Why education is key to tackling the cyber skills gap
Computing science taught in schools today must be broadened, and must start being taught much sooner, if we have any chance of closing the cyber skills gap, says former teacher and AtkinsRéalis’ cyber security consultant, Kate Blackie.
When I look at today’s A-level computing science curriculum – from a position of having had 15 years’ experience of teaching the subject – in my view it’s putting off a swathe of young people who might be considering a future in a broader digital or cyber security career – and at some cost to UK plc.
Why? Because today’s teaching of computer science places far too much emphasis on the technical aspects of the subject, at the expense of giving time and space to encourage students to develop other digital and cyber skills; skills we urgently need to meet the enormous challenges of the next century.
Are we missing a trick?
We’re missing a trick. If a wider, more diverse group of young people can be convinced that a digital career is right for them, and cyber skills are incorporated into the curriculum from the primary school age, just imagine the potential. We could be laying the foundations for a workforce that is supremely cyber-aware, and one that would benefit the whole of society.
In 2015 the Government removed GCSE and A-level Information and Communications Technology (ICT) qualifications in favour of more technical computer science qualifications. This was partially in response to pressure from the rapidly growing gaming industry. This had, and continues to have, serious implications on the diversity of students now pursuing IT qualifications. With its focus on coding skills, computer science has also had a negative impact on the digital skills with which pupils graduate from school. This is backed by research-based evidence. A computing education report in 2018 highlighted that the number of hours of computing or IT taught in secondary schools dropped by 35.8% during the transition from ICT to computer science. A 2023 article by Computer Weekly highlighted that 15% of girls chose to take A-level Computer Science. Compare this to 2016, where 42% of entries for ICT were from female candidates.
We need cyber savvy school-leavers
This doesn’t bode well for a society that’s becoming more and more reliant on digital technology and facing more cyber threats than ever before. We simply cannot allow our young people to leave education without good digital skills and being cyber savvy.
Despite the move to teaching computer science in schools, and a generally more digitally literate society, research from IPSOS in 2022 suggests that while 59% of the UK labour force is not reaching its full digital potential – some 82% of jobs require digital skills.

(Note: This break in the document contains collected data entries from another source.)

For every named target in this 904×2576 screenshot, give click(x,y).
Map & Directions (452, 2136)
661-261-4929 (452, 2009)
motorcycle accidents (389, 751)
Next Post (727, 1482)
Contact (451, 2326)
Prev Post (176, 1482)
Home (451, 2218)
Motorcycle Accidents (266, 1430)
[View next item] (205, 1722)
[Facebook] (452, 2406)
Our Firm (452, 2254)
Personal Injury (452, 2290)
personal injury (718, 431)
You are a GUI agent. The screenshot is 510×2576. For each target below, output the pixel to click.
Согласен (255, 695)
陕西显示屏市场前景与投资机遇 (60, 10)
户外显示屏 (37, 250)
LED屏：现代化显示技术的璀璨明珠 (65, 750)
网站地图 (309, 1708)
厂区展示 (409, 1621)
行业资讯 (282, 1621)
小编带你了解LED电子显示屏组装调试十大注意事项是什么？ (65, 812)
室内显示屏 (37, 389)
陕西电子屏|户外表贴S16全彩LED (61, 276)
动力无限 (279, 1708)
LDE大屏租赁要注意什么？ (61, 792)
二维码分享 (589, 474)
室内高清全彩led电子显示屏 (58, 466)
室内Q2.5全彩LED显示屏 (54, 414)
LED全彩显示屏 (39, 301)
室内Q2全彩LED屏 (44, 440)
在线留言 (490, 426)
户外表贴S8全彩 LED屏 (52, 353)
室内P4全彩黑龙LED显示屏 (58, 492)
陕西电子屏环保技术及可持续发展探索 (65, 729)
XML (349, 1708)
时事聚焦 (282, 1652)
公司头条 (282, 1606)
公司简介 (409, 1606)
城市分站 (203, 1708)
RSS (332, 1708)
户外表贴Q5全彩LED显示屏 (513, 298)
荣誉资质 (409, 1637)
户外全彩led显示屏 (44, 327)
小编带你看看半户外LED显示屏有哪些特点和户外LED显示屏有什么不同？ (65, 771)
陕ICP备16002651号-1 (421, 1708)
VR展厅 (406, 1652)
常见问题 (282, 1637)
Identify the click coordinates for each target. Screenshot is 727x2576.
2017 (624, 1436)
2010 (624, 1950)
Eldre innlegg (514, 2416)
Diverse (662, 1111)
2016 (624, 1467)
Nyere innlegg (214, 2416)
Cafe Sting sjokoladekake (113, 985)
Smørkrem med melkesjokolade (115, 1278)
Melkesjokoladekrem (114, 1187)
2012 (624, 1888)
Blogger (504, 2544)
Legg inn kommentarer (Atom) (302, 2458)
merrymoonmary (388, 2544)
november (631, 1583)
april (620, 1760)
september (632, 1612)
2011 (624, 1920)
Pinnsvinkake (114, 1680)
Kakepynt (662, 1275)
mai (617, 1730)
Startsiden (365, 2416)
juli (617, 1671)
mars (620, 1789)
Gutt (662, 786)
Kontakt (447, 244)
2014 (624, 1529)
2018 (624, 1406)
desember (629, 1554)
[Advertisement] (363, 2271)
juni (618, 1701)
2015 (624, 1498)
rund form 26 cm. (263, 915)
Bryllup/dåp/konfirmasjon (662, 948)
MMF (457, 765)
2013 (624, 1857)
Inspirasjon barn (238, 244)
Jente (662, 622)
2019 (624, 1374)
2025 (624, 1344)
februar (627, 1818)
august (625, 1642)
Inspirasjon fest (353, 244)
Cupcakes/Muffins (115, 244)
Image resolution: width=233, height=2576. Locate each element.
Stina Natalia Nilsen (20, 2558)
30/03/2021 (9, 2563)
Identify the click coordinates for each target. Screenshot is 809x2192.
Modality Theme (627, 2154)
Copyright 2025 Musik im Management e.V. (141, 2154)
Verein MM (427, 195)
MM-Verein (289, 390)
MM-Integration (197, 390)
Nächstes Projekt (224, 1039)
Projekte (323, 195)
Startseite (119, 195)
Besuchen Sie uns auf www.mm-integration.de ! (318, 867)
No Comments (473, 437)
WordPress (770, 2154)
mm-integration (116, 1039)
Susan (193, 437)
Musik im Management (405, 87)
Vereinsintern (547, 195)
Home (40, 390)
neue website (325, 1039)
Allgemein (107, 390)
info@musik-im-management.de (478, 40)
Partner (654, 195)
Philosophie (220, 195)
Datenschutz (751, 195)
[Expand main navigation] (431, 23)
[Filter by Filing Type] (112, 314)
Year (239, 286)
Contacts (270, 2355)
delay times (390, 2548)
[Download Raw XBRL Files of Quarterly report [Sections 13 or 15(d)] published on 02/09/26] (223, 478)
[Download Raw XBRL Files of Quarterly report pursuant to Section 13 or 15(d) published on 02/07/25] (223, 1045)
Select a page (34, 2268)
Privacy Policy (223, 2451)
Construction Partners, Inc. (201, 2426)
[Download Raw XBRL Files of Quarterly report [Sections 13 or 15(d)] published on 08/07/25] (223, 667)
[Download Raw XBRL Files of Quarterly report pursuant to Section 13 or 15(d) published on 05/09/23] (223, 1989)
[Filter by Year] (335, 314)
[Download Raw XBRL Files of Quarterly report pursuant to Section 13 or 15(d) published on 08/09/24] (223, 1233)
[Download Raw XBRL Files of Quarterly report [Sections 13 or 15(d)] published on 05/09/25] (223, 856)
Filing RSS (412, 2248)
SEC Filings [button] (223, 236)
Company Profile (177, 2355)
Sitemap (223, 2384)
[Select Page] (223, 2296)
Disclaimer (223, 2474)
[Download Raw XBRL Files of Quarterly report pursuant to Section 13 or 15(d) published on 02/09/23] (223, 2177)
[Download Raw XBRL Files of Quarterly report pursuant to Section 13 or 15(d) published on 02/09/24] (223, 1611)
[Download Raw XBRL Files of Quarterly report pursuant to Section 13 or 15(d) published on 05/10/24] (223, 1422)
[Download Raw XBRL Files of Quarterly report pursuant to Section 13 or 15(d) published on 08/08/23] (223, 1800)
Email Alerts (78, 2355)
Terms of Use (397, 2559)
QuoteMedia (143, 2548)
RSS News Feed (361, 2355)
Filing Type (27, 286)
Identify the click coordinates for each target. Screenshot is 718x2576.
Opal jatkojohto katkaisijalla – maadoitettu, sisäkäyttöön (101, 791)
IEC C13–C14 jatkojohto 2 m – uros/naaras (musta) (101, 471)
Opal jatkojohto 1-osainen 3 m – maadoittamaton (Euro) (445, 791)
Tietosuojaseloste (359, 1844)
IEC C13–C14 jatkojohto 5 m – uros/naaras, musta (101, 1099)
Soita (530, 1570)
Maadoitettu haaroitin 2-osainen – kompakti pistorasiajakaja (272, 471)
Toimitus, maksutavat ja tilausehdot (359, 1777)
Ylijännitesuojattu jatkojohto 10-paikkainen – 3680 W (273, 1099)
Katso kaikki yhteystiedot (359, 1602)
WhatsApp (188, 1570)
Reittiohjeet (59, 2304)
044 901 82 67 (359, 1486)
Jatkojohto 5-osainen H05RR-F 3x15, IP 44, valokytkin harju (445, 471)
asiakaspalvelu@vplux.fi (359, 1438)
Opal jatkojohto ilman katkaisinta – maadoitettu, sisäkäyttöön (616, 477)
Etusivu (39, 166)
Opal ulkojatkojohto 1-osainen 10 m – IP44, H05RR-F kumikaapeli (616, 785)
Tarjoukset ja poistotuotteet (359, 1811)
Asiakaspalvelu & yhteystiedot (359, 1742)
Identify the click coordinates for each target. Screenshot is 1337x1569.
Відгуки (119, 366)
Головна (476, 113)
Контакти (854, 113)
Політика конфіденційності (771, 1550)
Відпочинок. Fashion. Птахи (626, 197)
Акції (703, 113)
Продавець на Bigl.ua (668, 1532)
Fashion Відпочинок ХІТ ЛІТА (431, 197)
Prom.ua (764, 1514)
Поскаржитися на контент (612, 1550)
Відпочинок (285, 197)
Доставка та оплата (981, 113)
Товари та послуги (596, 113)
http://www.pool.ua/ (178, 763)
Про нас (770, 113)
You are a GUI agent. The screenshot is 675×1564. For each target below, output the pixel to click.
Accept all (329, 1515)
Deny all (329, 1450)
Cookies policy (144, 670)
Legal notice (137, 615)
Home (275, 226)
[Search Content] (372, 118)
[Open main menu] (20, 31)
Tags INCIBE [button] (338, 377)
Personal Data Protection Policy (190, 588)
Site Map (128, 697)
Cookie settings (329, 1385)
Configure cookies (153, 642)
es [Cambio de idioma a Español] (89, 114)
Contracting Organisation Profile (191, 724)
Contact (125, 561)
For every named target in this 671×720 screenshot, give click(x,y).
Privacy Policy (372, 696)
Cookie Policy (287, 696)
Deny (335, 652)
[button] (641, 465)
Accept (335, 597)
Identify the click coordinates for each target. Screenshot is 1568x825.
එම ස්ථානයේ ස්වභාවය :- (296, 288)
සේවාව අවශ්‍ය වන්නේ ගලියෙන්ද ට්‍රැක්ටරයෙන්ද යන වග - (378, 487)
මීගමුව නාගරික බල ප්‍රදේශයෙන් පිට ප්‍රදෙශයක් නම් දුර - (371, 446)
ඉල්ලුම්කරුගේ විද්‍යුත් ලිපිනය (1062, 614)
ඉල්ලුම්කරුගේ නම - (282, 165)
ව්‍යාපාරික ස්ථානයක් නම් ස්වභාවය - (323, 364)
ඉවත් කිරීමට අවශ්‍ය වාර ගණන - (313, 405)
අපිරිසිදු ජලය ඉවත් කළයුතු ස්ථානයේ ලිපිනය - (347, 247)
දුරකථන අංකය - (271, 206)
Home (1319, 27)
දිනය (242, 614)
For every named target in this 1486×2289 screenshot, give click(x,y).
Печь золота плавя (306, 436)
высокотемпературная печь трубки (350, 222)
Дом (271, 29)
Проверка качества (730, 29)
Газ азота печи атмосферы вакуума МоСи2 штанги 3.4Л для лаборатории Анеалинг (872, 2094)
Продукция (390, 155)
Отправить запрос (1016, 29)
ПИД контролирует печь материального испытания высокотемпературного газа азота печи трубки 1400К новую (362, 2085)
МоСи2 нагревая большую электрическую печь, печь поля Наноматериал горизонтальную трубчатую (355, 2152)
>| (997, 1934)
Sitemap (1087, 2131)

Young people have grown up surrounded by technology. They have no fears about it and are often imaginative and innovative in using it. However, because young people are already proficient with digital tools, we have assumed that they’re also aware of the risks associated with using new technologies.
Introducing computing concepts and principles to primary school pupils will undoubtedly encourage greater digital awareness. While the emphasis on the more scientific aspects of computer science has resulted in a fantastic pool of young people gaining excellent technical skills, it has also stopped young people from more diverse backgrounds entering the industry.
Diversity in thought required
These are precisely the people we need to get on board. The diversity in thought that different genders, backgrounds, cultures, and neurodiversity can bring to the industry is so important. Cyber security needs diversity of thought – how can we outwit the bad guys if we can’t begin to out-think them?
Despite our perceived grasp of society's digital literacy, the IPSOS survey found that 40% of UK citizens did not have the skills to protect themselves online. Also, 20% of people were unable to update software to prevent viruses and other threats. These are worrying statistics.
While there may be some wonderful resources available to help young people develop cyber skills – most of them only focus on the technical aspects of cyber security, hacking, penetration testing, digital forensics and so on.
National Cyber Security Centre
England: Computer Science GCSE, AS, and A Levels | BCS
What’s needed are resources that focus on the less technical aspects of cyber security, such as understanding cyber risk, training, and raising awareness, or building policies and procedures, to encourage a wider group of people to consider cyber as a career.
Getting it right from the beginning
By adding cyber skills into the computer science curriculum from primary school onwards, we’ll be instilling digital skills and good cyber awareness, such as protecting data and privacy, right from the beginning. This will naturally lead to the design and creation of more secure and robust systems.
This would not only reduce the risk to our children, but it would also encourage underrepresented groups to enter the field because, from a young age, all students will have the subject open to them – just like English or Maths. In the same way as acquiring good numeracy and literacy skills, good cyber skills will have a huge knock-on effect on the wider education of young people and their ability to get on in life.
Imagine how embedding cyber awareness this early on could create a super cyber-aware workforce, that can develop and engineer systems with cyber security at their heart. It could have the potential to massively strengthen how we protect our data, and each other, in an increasingly digital and risky world. It would be the ultimate application of Secure by Design.